Imagine you’re designing a user system for a web site. To help enforce better security practices, you’ve decided there will be a minimum password length of at least 7 characters. To achieve this we could define a User class like so:

public class User {
    private string password;

    public string Password {
        get { return password; }
        set {
            if(value.length < 7) {
                throw new InvalidArgumentException("Password is too short");
            }

            password = value;
        }
    }
}

This satisfies our security requirement, but what if instead of catching exceptions when attempting to set a password we want to take advantage of the validator pattern? An improper solution to would be to define a PasswordValidator as:

public class PasswordValidator {
    public bool Validate(string password) {
        return password.length >= 7;
    }
}

Why is this bad? Because it violates the DRY (don’t repeat yourself) principle. We now have two locations that maintain a minimum password length. In larger projects when a single magic number is used in more than 1 places it can turn into a nightmare hunting down all the instances if the magic number ever needs to be changed.
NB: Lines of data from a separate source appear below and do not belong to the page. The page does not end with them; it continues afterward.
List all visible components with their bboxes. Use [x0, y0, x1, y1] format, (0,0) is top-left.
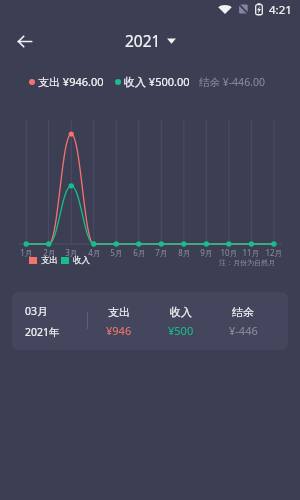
staticText: 6月 [133, 247, 146, 258]
staticText: 结余 [232, 305, 254, 319]
staticText: 2月 [43, 247, 56, 258]
staticText: 11月 [242, 247, 260, 258]
staticText: 结余 ¥-446.00 [199, 75, 265, 89]
staticText: 5月 [110, 247, 123, 258]
staticText: 1月 [20, 247, 33, 258]
staticText: 支出 ¥946.00 [38, 74, 104, 89]
staticText: ¥-446 [229, 323, 258, 338]
staticText: 2021 [125, 30, 161, 51]
staticText: 4:21 [269, 2, 292, 18]
button[interactable]: Back [9, 26, 39, 56]
staticText: 12月 [265, 247, 283, 258]
staticText: 10月 [220, 247, 238, 258]
staticText: 2021年 [25, 325, 60, 339]
button[interactable]: 2021 [125, 30, 176, 51]
staticText: 收入 [170, 305, 192, 319]
staticText: ¥946 [106, 323, 132, 338]
staticText: 收入 [73, 255, 90, 266]
staticText: 4月 [88, 247, 101, 258]
staticText: 9月 [200, 247, 213, 258]
staticText: ¥500 [168, 323, 194, 338]
staticText: 支出 [41, 255, 58, 266]
staticText: 支出 [108, 305, 130, 319]
staticText: 注：月份为自然月 [219, 258, 275, 267]
staticText: 7月 [155, 247, 168, 258]
staticText: 03月 [25, 304, 48, 318]
staticText: 收入 ¥500.00 [124, 74, 190, 89]
staticText: 8月 [178, 247, 191, 258]
button[interactable]: 03月 [12, 292, 288, 350]
staticText: 3月 [65, 247, 78, 258]
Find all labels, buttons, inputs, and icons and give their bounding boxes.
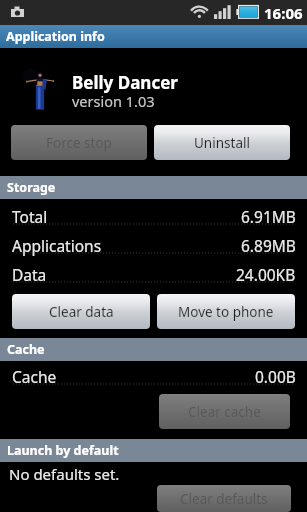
button[interactable]: Clear cache (159, 394, 290, 429)
staticText: Belly Dancer (72, 71, 178, 94)
staticText: 24.00KB (236, 264, 296, 285)
button[interactable]: Move to phone (157, 294, 295, 329)
button[interactable]: Total (0, 199, 307, 228)
button[interactable]: Uninstall (154, 125, 290, 160)
staticText: 0.00B (255, 366, 296, 387)
staticText: No defaults set. (9, 464, 120, 484)
button[interactable]: Applications (0, 228, 307, 257)
staticText: version 1.03 (72, 91, 155, 111)
staticText: Uninstall (194, 134, 250, 152)
staticText: 6.89MB (241, 235, 296, 256)
staticText: Data (12, 264, 47, 285)
staticText: Clear defaults (180, 490, 268, 508)
button[interactable]: Force stop (11, 125, 147, 160)
staticText: Launch by default (7, 442, 119, 459)
staticText: Application info (6, 28, 105, 45)
staticText: Cache (12, 366, 57, 387)
staticText: Force stop (46, 134, 112, 152)
staticText: 6.91MB (241, 206, 296, 227)
button[interactable]: Clear data (12, 294, 150, 329)
staticText: Cache (7, 341, 45, 358)
staticText: 16:06 (264, 3, 303, 23)
staticText: Clear cache (188, 403, 261, 421)
button[interactable]: Data (0, 257, 307, 286)
button[interactable]: Cache (0, 361, 307, 394)
staticText: Applications (12, 235, 102, 256)
staticText: Move to phone (178, 303, 274, 321)
staticText: Total (12, 206, 48, 227)
button[interactable]: Clear defaults (157, 485, 291, 512)
staticText: Clear data (49, 303, 114, 321)
staticText: Storage (7, 179, 56, 196)
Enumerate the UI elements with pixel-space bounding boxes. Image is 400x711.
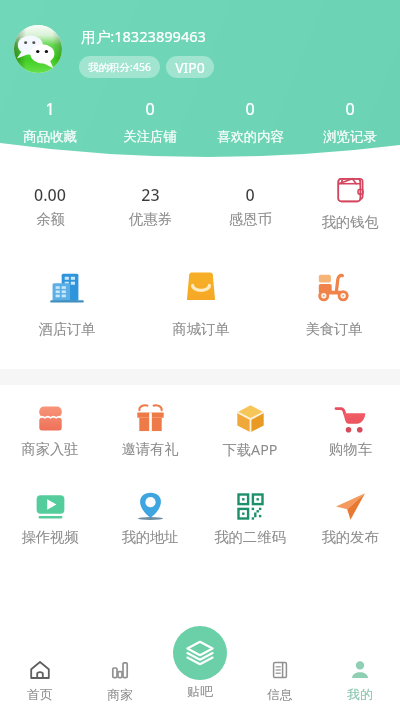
button[interactable]: 信息: [240, 642, 320, 711]
button[interactable]: 0: [100, 98, 200, 145]
staticText: 0: [245, 98, 255, 120]
staticText: 我的: [347, 687, 373, 703]
staticText: 邀请有礼: [121, 440, 179, 458]
staticText: 我的发布: [321, 528, 379, 546]
button[interactable]: 首页: [0, 642, 80, 711]
button[interactable]: 0: [300, 98, 400, 145]
button[interactable]: 用户头像: [14, 25, 62, 73]
button[interactable]: 商家: [80, 642, 160, 711]
button[interactable]: 商家入驻: [0, 402, 100, 458]
staticText: 浏览记录: [323, 128, 377, 145]
staticText: 美食订单: [305, 320, 363, 338]
staticText: 23: [141, 184, 160, 206]
button[interactable]: 下载APP: [200, 402, 300, 460]
staticText: 我的钱包: [321, 213, 379, 231]
staticText: 首页: [27, 687, 53, 703]
button[interactable]: 23: [100, 180, 200, 228]
button[interactable]: 我的: [320, 642, 400, 711]
staticText: 购物车: [329, 440, 372, 458]
staticText: 感恩币: [229, 210, 272, 228]
staticText: 0: [245, 184, 255, 206]
staticText: 下载APP: [222, 440, 278, 460]
button[interactable]: 美食订单: [267, 268, 400, 338]
button[interactable]: 购物车: [300, 402, 400, 458]
staticText: 喜欢的内容: [217, 128, 284, 145]
staticText: 商家入驻: [21, 440, 79, 458]
button[interactable]: 1: [0, 98, 100, 145]
button[interactable]: 我的积分:456: [79, 56, 160, 78]
button[interactable]: 我的钱包: [300, 180, 400, 231]
staticText: VIP0: [175, 58, 205, 77]
staticText: 信息: [267, 687, 293, 703]
button[interactable]: 操作视频: [0, 490, 100, 546]
staticText: 我的积分:456: [88, 60, 151, 74]
button[interactable]: 0.00: [0, 180, 100, 228]
staticText: 酒店订单: [38, 320, 96, 338]
staticText: 商城订单: [172, 320, 230, 338]
staticText: 1: [45, 98, 55, 120]
staticText: 用户:18323899463: [81, 26, 206, 46]
staticText: 关注店铺: [123, 128, 177, 145]
staticText: 0: [145, 98, 155, 120]
staticText: 商家: [107, 687, 133, 703]
button[interactable]: 0: [200, 180, 300, 228]
staticText: 余额: [36, 210, 65, 228]
button[interactable]: 我的地址: [100, 490, 200, 546]
staticText: 0: [345, 98, 355, 120]
staticText: 我的地址: [121, 528, 179, 546]
button[interactable]: 我的二维码: [200, 490, 300, 546]
button[interactable]: 邀请有礼: [100, 402, 200, 458]
button[interactable]: 我的发布: [300, 490, 400, 546]
button[interactable]: 贴吧: [173, 626, 227, 680]
button[interactable]: 0: [200, 98, 300, 145]
staticText: 优惠券: [129, 210, 172, 228]
staticText: 我的二维码: [214, 528, 286, 546]
button[interactable]: 商城订单: [134, 268, 267, 338]
staticText: 商品收藏: [23, 128, 77, 145]
button[interactable]: 酒店订单: [0, 268, 134, 338]
staticText: 0.00: [34, 184, 66, 206]
button[interactable]: VIP0: [166, 56, 214, 78]
staticText: 操作视频: [21, 528, 79, 546]
staticText: 贴吧: [187, 684, 213, 700]
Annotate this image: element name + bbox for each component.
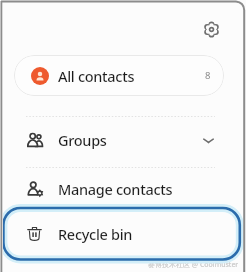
button[interactable]: Settings xyxy=(198,16,225,43)
button[interactable]: All contacts xyxy=(14,55,224,96)
button[interactable]: Manage contacts xyxy=(3,169,243,209)
staticText: Groups xyxy=(58,130,107,150)
staticText: 8 xyxy=(205,69,211,82)
staticText: Manage contacts xyxy=(58,179,173,199)
staticText: All contacts xyxy=(58,66,135,86)
staticText: 赛博技术社区 @ Coolmuster xyxy=(148,260,239,270)
button[interactable]: Groups xyxy=(3,119,243,161)
button[interactable]: Recycle bin xyxy=(3,204,240,264)
staticText: Recycle bin xyxy=(58,224,133,244)
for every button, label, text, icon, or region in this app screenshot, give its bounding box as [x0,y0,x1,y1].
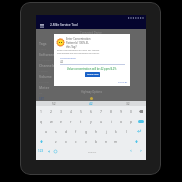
button[interactable]: Emoji [46,146,52,156]
staticText: Enter Concentration [66,37,91,41]
button[interactable]: 9 [116,106,126,116]
button[interactable]: o [116,116,126,126]
staticText: 42 [89,102,93,106]
button[interactable]: s [51,126,61,136]
button[interactable]: 52 [36,101,72,106]
button[interactable]: q [36,116,46,126]
staticText: LOG [39,112,46,116]
staticText: c [75,139,77,144]
staticText: d [65,129,68,134]
staticText: o [120,119,123,124]
staticText: r [70,119,72,124]
staticText: Enter concentration in Parts Per Million… [57,49,100,52]
staticText: Channels [39,63,55,68]
button[interactable]: h [91,126,101,136]
button[interactable]: k [111,126,121,136]
staticText: Volume [39,74,52,79]
staticText: Pattern(s) 100%-EL [66,41,89,45]
button[interactable]: b [91,136,101,146]
staticText: 3 [60,109,62,114]
button[interactable]: c [71,136,81,146]
button[interactable]: Language [52,146,58,156]
button[interactable]: 8 [106,106,116,116]
button[interactable]: l [121,126,131,136]
staticText: y [90,119,92,124]
button[interactable]: d [61,126,71,136]
button[interactable]: Space [58,146,126,156]
staticText: 123 [38,149,44,153]
staticText: i [111,119,112,124]
staticText: n [105,139,108,144]
staticText: a [45,129,47,134]
staticText: Value concentration will be 42 ppm/4.2% [67,67,117,71]
button[interactable]: Previous [126,146,136,156]
staticText: v [85,139,87,144]
staticText: e [60,119,62,124]
staticText: h [95,129,98,134]
button[interactable]: i [106,116,116,126]
staticText: q [40,119,43,124]
button[interactable]: t [76,116,86,126]
staticText: 7 [100,109,102,114]
button[interactable]: Search [136,116,146,126]
staticText: MAKE LIVE [87,73,99,76]
button[interactable]: Backspace [136,106,146,116]
staticText: < [130,149,132,153]
button[interactable]: r [66,116,76,126]
button[interactable]: 42 [72,101,109,106]
staticText: t [80,119,82,124]
staticText: Connected Device [80,31,102,35]
button[interactable]: 4 [66,106,76,116]
button[interactable]: e [56,116,66,126]
button[interactable]: g [81,126,91,136]
staticText: z [55,139,57,144]
staticText: 32 [126,102,130,106]
button[interactable]: m [111,136,121,146]
button[interactable]: y [86,116,96,126]
staticText: 2 [50,109,52,114]
button[interactable]: z [51,136,61,146]
button[interactable]: 7 [96,106,106,116]
staticText: 52 [52,102,56,106]
staticText: Highway Options [81,90,102,94]
staticText: English [88,150,97,153]
staticText: k [115,129,117,134]
button[interactable]: f [71,126,81,136]
button[interactable]: n [101,136,111,146]
button[interactable]: w [46,116,56,126]
button[interactable]: 3 [56,106,66,116]
staticText: SEND [39,108,47,112]
staticText: s [55,129,57,134]
button[interactable]: 1 [36,106,46,116]
button[interactable]: x [61,136,71,146]
staticText: CHANNELS [39,101,56,105]
staticText: g [85,129,88,134]
button[interactable]: Shift [36,136,46,146]
button[interactable]: MAKE LIVE [85,72,100,77]
button[interactable]: Next [136,146,146,156]
button[interactable]: Shift right [126,136,146,146]
button[interactable]: v [81,136,91,146]
button[interactable]: 32 [109,101,146,106]
button[interactable]: 0 [126,106,136,116]
button[interactable]: 5 [76,106,86,116]
button[interactable]: 6 [86,106,96,116]
staticText: Concentration [60,56,76,59]
staticText: > [140,149,142,153]
staticText: x [65,139,67,144]
staticText: CANCEL [118,80,128,83]
button[interactable]: 2 [46,106,56,116]
button[interactable]: 123 [36,146,46,156]
button[interactable]: u [96,116,106,126]
button[interactable]: a [41,126,51,136]
button[interactable]: Return [131,126,146,136]
button[interactable]: CANCEL [115,79,131,84]
button[interactable]: p [126,116,136,126]
button[interactable]: Menu [38,21,46,29]
staticText: this Tag? [66,45,77,49]
button[interactable]: j [101,126,111,136]
staticText: p [130,119,133,124]
staticText: l [126,129,127,134]
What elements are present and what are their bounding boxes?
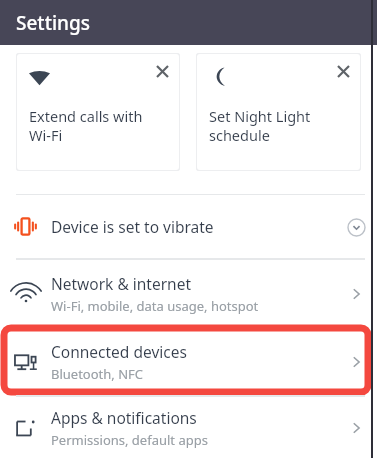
staticText: Device is set to vibrate (51, 216, 335, 237)
button[interactable]: Apps & notifications (0, 397, 377, 458)
staticText: Wi-Fi, mobile, data usage, hotspot (51, 297, 259, 315)
staticText: Bluetooth, NFC (51, 365, 144, 383)
button[interactable]: Dismiss Wi-Fi suggestion (151, 60, 173, 82)
button[interactable]: Extend calls with Wi-Fi (16, 53, 180, 171)
staticText: Extend calls with Wi-Fi (29, 106, 143, 145)
staticText: Connected devices (51, 341, 187, 362)
button[interactable]: Dismiss Night Light suggestion (332, 60, 354, 82)
staticText: Network & internet (51, 273, 191, 294)
staticText: Permissions, default apps (51, 431, 208, 449)
button[interactable]: Device is set to vibrate (0, 195, 377, 258)
button[interactable]: Set Night Light schedule (196, 53, 361, 171)
button[interactable]: Expand vibrate details (345, 216, 367, 238)
button[interactable]: Network & internet (0, 260, 377, 327)
button[interactable]: Connected devices (0, 328, 377, 395)
staticText: Settings (16, 10, 90, 36)
staticText: Apps & notifications (51, 407, 197, 428)
staticText: Set Night Light schedule (209, 106, 311, 145)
We could refactor the example above to be more maintainable by introducing a MinPasswordLength constant for the User class.

public class User {
    public const int MinPasswordLength = 7;

    private string password;

    public string Password {
        get { return password; }
        set {
            if(value.length < User.MinPasswordLength) {
                throw new InvalidArgumentException("Password is too short");
            }

            password = value;
        }
    }
}

public class PasswordValidator {
    public bool Validate(string password) {
        return password.length >= User.MinPasswordLength;
    }
}

Constants are your friend and should be used whenever (reasonably) possible.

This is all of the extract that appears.